In a new development in the continually-evolving federal policies toward opioids, the Food and Drug Administration (FDA) has issued labeling changes for prescription opioids which instruct physicians to taper, rather than cut off or cut down, opioid prescriptions—and prescribing detailed instructions to physicians on how to do so.
FDA Eases Opioid Policy: No More Cold Turkey

In making the policy change, the FDA is finally acknowledging facts which have emerged since the Centers for Disease Control (CDC) issued its 2016 guidelines on prescribing opioids—guidelines which were widely taken as a de facto rule.
“Recently, the FDA has received reports of serious harm, including serious withdrawal symptoms, uncontrolled pain and suicide, in patients who are physically dependent on opioid pain medicines when these medicines are suddenly discontinued or when the dose is reduced too quickly, often without adequate patient communication, follow-up or support,” the FDA said in an April 9 announcement under the name of Douglas Throckmorton, M.D., Deputy Director for Regulatory Programs of the Center for Drug Evaluation and Research.
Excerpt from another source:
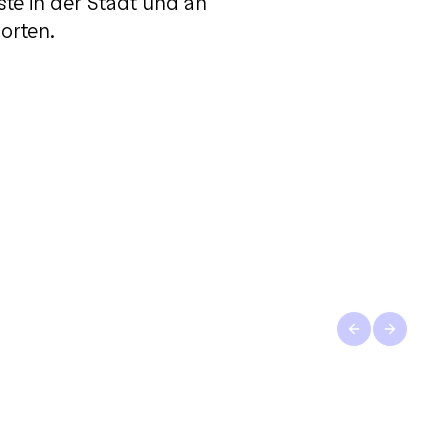
ste in der Stadt und an
orten.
“These practices have also been associated with patients attempting to find other sources of opioids in order to minimize their withdrawal symptoms or self-medicate for pain,” the statement said.
Those findings have been widely reported in the public news media since as early as 2016.
The announcement made what appears to be a statement more of policy than science, saying, “everyone who is treated with opioids for any length of time develops a physical dependence—meaning there are withdrawal symptoms if the treatment suddenly stops.”
According to a National Library of Medicine (NLM) online article, “everyone who takes opioids for an extended period will become dependent,” which seems like a more realistic statement. Also, scientific papers have been published, such as this 2018 study, which conclude that there are degrees of susceptibility to opioid dependence and addiction, which are genetically based.
The difference between “any” and “extended length” of time illustrates a key difficulty in figuring out how to wean patients off opioids. One of the tapering-off guidelines just issued by the FDA seems to adapt to this problem:
“There are no standard opioid tapering schedules that are suitable for all patients. A patient-specific plan should be used to taper the dose of the opioid gradually.”
A full set of the tapering-off guidelines is at this web page, which also offers a useful set of guidelines which a physician can pass on to patients (click on the “additional information for health care professionals” tab or the “Additional information for patients” tab.
Both the FDA statement and the NLM article agree that the “dependence” being discussed is not addiction, but a physical response in the body to opioids. The NLM article says, “only a small percentage also experience the compulsive, continuing need for the drug that characterizes addiction.”
The FDA statement defines addiction as, ”also involves behaviors, thoughts and feelings such as: a strong desire to take the drug; difficulties in controlling drug use; persisting in drug use despite harmful consequences; and a higher priority given to drug use than to other activities and obligations.”
The new tapering-off policy dovetails with two other FDA opioid prescribing initiatives we’ve previously reported on. The FDA is working with the National Academy of Science to develop evidence-based guidelines for prescribing opioids and plans to soon “require that immediate-release formulations of opioids be made available in fixed-quantity packaging—such as blister packs” which match typical dosages needed for acute pain.

Discussion
This is a fascinating development. In my practice we've seen similar outcomes with the revised protocol. The key differentiator seems to be patient selection criteria. Has anyone else noticed the correlation with BMI thresholds?
Great point. I'd push back slightly on the conclusion, the sample size in the cited study is too small to draw population-level inferences. That said, the directional signal is compelling and worth a larger RCT.
We implemented a similar approach last year. Early results are promising but we're still gathering 12-month follow-up data. Happy to share our protocol if anyone is interested.